# What to produce
Search the entries for the word "Locate". Copy each line in which it is found.

--- Supplied material Enclosed Below ---

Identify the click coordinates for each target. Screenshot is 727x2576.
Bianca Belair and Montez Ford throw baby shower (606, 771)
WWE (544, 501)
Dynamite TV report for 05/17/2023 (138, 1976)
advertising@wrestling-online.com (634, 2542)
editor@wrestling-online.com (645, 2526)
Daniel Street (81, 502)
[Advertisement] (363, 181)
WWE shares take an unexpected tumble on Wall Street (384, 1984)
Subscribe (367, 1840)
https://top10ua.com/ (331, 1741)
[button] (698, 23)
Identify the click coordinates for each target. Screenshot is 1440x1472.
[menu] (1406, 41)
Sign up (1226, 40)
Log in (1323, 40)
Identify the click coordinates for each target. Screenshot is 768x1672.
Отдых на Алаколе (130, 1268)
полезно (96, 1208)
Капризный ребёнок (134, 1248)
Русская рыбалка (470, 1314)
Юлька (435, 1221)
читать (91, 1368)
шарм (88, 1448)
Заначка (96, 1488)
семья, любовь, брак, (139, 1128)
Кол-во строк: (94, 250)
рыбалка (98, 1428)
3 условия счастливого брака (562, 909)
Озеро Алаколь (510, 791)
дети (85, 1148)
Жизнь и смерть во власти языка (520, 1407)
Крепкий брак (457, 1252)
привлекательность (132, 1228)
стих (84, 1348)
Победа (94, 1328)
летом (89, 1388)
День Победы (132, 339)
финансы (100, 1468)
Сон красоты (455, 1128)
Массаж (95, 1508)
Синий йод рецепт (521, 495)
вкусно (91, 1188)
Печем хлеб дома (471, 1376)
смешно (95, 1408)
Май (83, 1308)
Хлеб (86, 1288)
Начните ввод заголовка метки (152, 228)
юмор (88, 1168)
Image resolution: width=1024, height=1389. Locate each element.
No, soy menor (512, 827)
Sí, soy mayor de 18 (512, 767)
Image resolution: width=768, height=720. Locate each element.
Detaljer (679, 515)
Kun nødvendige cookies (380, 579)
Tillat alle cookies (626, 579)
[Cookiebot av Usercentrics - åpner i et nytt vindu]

--- End of Enclosed Supplied material ---

# Response
Image resolution: width=1024, height=1389. Locate each element.
Image resolution: width=768, height=720. Locate each element.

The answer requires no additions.